WORK TO BE COMPLETED:
Omit all pictures and give the records below again exactly as written.
*** DATASET RECORDS
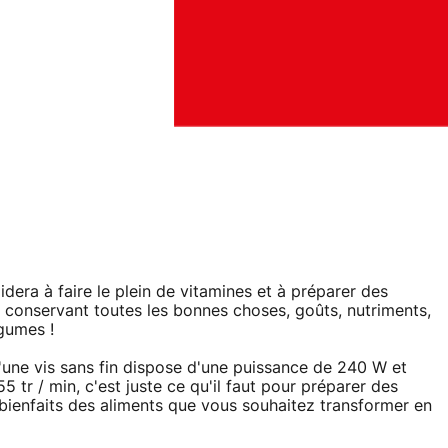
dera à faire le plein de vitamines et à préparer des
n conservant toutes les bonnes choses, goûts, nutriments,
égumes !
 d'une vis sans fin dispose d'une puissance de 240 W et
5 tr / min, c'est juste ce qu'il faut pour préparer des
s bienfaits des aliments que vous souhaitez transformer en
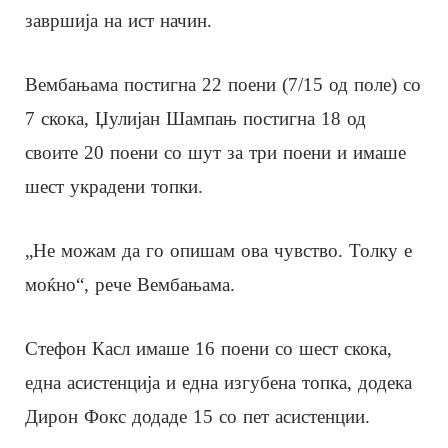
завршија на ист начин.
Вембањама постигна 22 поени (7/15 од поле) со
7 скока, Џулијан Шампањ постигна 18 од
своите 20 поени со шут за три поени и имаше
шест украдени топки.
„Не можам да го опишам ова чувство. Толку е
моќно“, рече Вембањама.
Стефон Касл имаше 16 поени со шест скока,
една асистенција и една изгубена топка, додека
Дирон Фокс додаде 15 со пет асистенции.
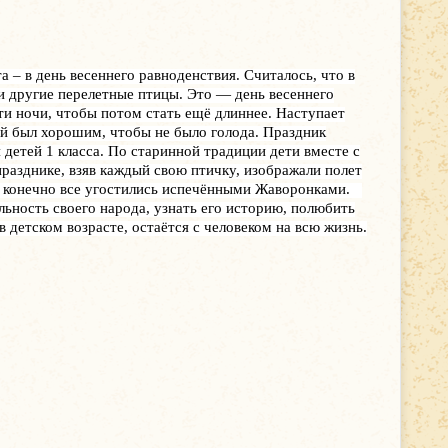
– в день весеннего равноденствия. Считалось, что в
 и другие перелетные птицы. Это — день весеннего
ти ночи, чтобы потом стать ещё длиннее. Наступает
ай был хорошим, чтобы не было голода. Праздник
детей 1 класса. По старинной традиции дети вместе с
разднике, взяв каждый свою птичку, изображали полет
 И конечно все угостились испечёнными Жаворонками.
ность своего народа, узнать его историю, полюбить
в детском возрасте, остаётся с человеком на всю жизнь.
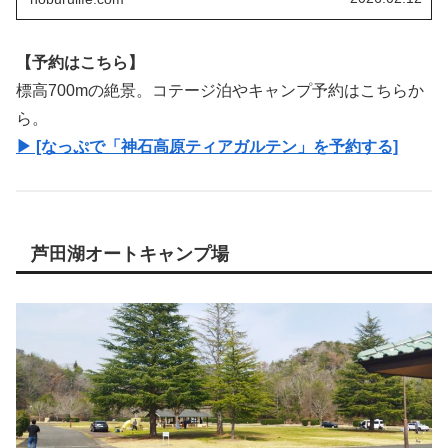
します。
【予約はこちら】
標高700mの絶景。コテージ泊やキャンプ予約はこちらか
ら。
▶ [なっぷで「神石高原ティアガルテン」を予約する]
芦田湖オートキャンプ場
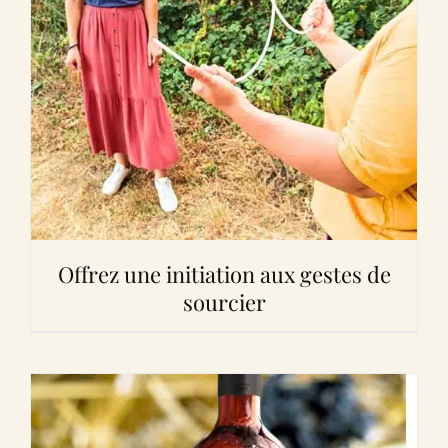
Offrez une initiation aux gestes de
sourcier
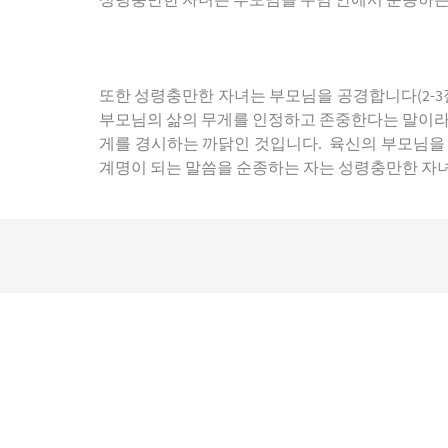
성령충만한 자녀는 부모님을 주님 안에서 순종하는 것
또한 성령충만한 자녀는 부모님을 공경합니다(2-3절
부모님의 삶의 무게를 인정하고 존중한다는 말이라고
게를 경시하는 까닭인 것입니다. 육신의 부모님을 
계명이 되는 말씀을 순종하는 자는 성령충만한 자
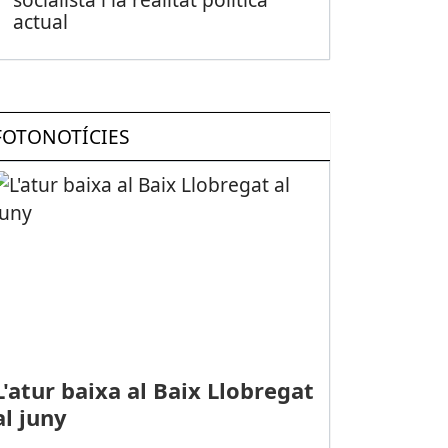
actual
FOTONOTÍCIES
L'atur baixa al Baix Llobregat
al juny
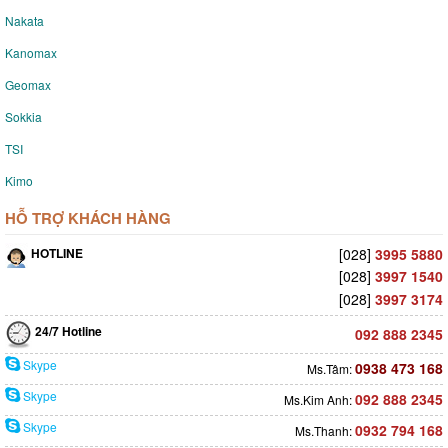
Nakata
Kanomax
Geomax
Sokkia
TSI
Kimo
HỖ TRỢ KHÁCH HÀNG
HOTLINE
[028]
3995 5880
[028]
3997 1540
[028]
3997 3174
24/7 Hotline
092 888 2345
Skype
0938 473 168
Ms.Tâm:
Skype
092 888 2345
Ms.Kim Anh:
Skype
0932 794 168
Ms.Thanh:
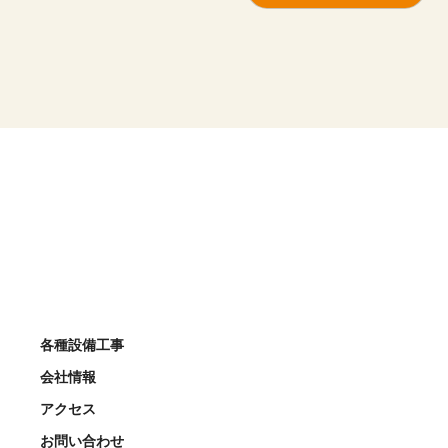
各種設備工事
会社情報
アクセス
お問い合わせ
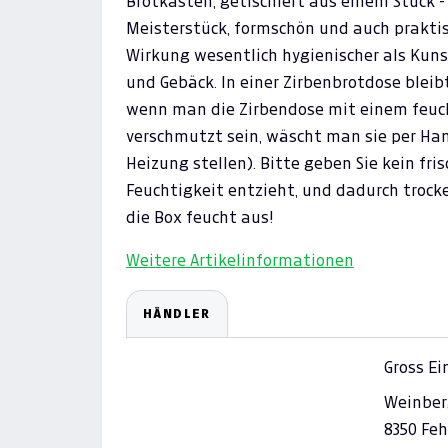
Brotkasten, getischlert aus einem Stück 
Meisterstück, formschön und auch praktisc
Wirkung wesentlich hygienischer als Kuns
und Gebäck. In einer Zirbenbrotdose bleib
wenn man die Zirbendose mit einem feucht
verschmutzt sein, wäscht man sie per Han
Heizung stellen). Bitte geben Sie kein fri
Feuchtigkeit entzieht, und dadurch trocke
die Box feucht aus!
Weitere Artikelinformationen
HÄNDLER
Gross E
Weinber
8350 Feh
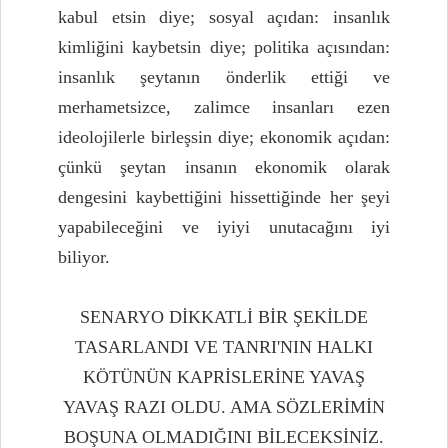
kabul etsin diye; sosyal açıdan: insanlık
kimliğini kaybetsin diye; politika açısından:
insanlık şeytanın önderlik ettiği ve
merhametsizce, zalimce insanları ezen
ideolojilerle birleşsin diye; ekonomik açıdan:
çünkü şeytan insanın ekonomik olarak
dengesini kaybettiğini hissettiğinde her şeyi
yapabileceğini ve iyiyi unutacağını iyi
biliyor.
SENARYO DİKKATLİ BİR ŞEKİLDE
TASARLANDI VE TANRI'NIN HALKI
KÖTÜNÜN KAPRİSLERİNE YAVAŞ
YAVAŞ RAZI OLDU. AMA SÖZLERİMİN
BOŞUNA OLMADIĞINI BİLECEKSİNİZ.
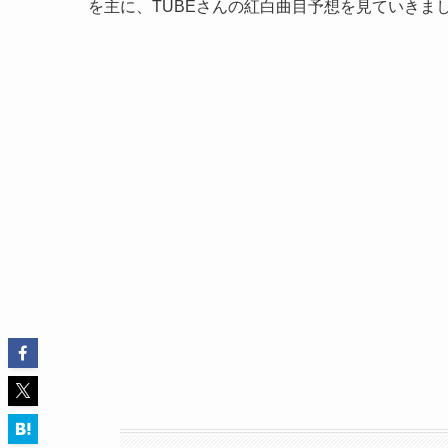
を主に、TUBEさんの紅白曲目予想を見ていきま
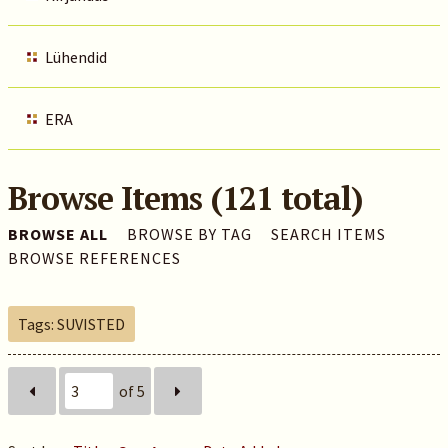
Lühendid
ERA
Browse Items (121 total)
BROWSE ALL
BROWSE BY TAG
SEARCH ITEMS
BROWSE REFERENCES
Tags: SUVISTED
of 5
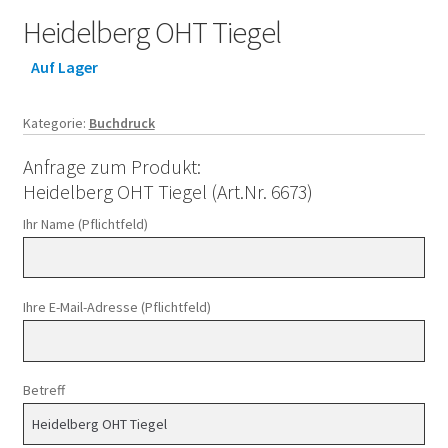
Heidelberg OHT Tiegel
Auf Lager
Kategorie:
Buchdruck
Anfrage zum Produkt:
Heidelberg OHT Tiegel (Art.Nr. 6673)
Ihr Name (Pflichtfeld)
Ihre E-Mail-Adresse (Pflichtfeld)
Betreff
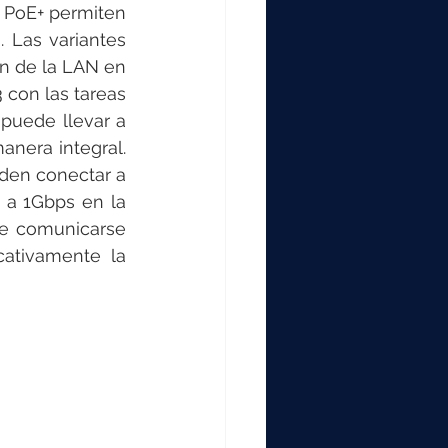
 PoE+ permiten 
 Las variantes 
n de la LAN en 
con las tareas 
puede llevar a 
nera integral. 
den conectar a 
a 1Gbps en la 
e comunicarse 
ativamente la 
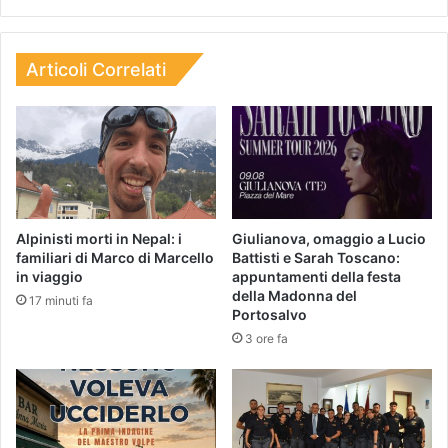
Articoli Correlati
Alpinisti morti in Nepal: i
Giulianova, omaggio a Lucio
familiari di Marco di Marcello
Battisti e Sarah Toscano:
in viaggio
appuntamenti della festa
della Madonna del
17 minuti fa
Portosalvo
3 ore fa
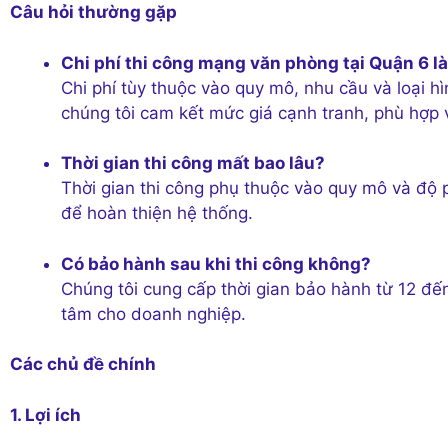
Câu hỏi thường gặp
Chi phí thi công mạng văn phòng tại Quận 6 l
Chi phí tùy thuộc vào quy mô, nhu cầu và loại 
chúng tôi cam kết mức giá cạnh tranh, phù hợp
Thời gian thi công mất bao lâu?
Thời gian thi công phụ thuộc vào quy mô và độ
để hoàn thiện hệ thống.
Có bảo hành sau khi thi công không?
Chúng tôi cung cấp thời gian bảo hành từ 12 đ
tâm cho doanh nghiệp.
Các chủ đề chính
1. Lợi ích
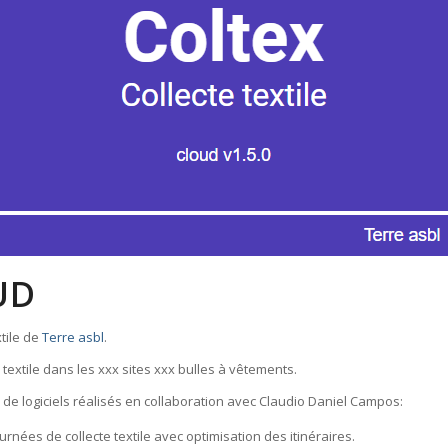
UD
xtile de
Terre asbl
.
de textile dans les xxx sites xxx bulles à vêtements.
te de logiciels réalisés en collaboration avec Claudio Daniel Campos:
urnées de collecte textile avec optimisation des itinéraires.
******
EXPECTED ANSWER:
dera à faire le plein de vitamines et à préparer des
n conservant toutes les bonnes choses, goûts, nutriments,
égumes !
 d'une vis sans fin dispose d'une puissance de 240 W et
5 tr / min, c'est juste ce qu'il faut pour préparer des
s bienfaits des aliments que vous souhaitez transformer en
завршија на ист начин.
Вембањама постигна 22 поени (7/15 од поле) со
7 скока, Џулијан Шампањ постигна 18 од
своите 20 поени со шут за три поени и имаше
шест украдени топки.
„Не можам да го опишам ова чувство. Толку е
моќно“, рече Вембањама.
Стефон Касл имаше 16 поени со шест скока,
една асистенција и една изгубена топка, додека
Дирон Фокс додаде 15 со пет асистенции.
– в день весеннего равноденствия. Считалось, что в
 и другие перелетные птицы. Это — день весеннего
ти ночи, чтобы потом стать ещё длиннее. Наступает
ай был хорошим, чтобы не было голода. Праздник
детей 1 класса. По старинной традиции дети вместе с
разднике, взяв каждый свою птичку, изображали полет
 И конечно все угостились испечёнными Жаворонками.
ность своего народа, узнать его историю, полюбить
в детском возрасте, остаётся с человеком на всю жизнь.
します。
【予約はこちら】
標高700mの絶景。コテージ泊やキャンプ予約はこちらか
ら。
▶ [なっぷで「神石高原ティアガルテン」を予約する]
芦田湖オートキャンプ場
Offrez une initiation aux gestes de
sourcier
성령충만한 자녀는 부모님을 주님 안에서 순종하는 것
또한 성령충만한 자녀는 부모님을 공경합니다(2-3절
부모님의 삶의 무게를 인정하고 존중한다는 말이라고
게를 경시하는 까닭인 것입니다. 육신의 부모님을 
계명이 되는 말씀을 순종하는 자는 성령충만한 자
actual
FOTONOTÍCIES
L'atur baixa al Baix Llobregat
al juny
Nakata
Kanomax
Geomax
Sokkia
TSI
Kimo
HỖ TRỢ KHÁCH HÀNG
HOTLINE
[028]
3995 5880
[028]
3997 1540
[028]
3997 3174
24/7 Hotline
092 888 2345
Skype
0938 473 168
Ms.Tâm:
Skype
092 888 2345
Ms.Kim Anh:
Skype
0932 794 168
Ms.Thanh:
各種設備工事
会社情報
アクセス
お問い合わせ
Brotkasten, getischlert aus einem Stück 
Meisterstück, formschön und auch praktisc
Wirkung wesentlich hygienischer als Kuns
und Gebäck. In einer Zirbenbrotdose bleib
wenn man die Zirbendose mit einem feucht
verschmutzt sein, wäscht man sie per Han
Heizung stellen). Bitte geben Sie kein fri
Feuchtigkeit entzieht, und dadurch trocke
die Box feucht aus!
Weitere Artikelinformationen
HÄNDLER
Gross E
Weinber
8350 Feh
kabul etsin diye; sosyal açıdan: insanlık
kimliğini kaybetsin diye; politika açısından:
insanlık şeytanın önderlik ettiği ve
merhametsizce, zalimce insanları ezen
ideolojilerle birleşsin diye; ekonomik açıdan:
çünkü şeytan insanın ekonomik olarak
dengesini kaybettiğini hissettiğinde her şeyi
yapabileceğini ve iyiyi unutacağını iyi
biliyor.
SENARYO DİKKATLİ BİR ŞEKİLDE
TASARLANDI VE TANRI'NIN HALKI
KÖTÜNÜN KAPRİSLERİNE YAVAŞ
YAVAŞ RAZI OLDU. AMA SÖZLERİMİN
BOŞUNA OLMADIĞINI BİLECEKSİNİZ.
を主に、TUBEさんの紅白曲目予想を見ていきま
Lühendid
ERA
Browse Items (121 total)
BROWSE ALL
BROWSE BY TAG
SEARCH ITEMS
BROWSE REFERENCES
Tags: SUVISTED
of 5
Heidelberg OHT Tiegel
Auf Lager
Kategorie:
Buchdruck
Anfrage zum Produkt:
Heidelberg OHT Tiegel (Art.Nr. 6673)
Ihr Name (Pflichtfeld)
Ihre E-Mail-Adresse (Pflichtfeld)
Betreff
 PoE+ permiten 
 Las variantes 
n de la LAN en 
con las tareas 
puede llevar a 
nera integral. 
den conectar a 
a 1Gbps en la 
e comunicarse 
ativamente la 
Articoli Correlati
Alpinisti morti in Nepal: i
Giulianova, omaggio a Lucio
familiari di Marco di Marcello
Battisti e Sarah Toscano:
in viaggio
appuntamenti della festa
della Madonna del
17 minuti fa
Portosalvo
3 ore fa
Câu hỏi thường gặp
Chi phí thi công mạng văn phòng tại Quận 6 l
Chi phí tùy thuộc vào quy mô, nhu cầu và loại 
chúng tôi cam kết mức giá cạnh tranh, phù hợp
Thời gian thi công mất bao lâu?
Thời gian thi công phụ thuộc vào quy mô và độ
để hoàn thiện hệ thống.
Có bảo hành sau khi thi công không?
Chúng tôi cung cấp thời gian bảo hành từ 12 đ
tâm cho doanh nghiệp.
Các chủ đề chính
1. Lợi ích
UD
xtile de
Terre asbl
.
de textile dans les xxx sites xxx bulles à vêtements.
te de logiciels réalisés en collaboration avec Claudio Daniel Campos:
urnées de collecte textile avec optimisation des itinéraires.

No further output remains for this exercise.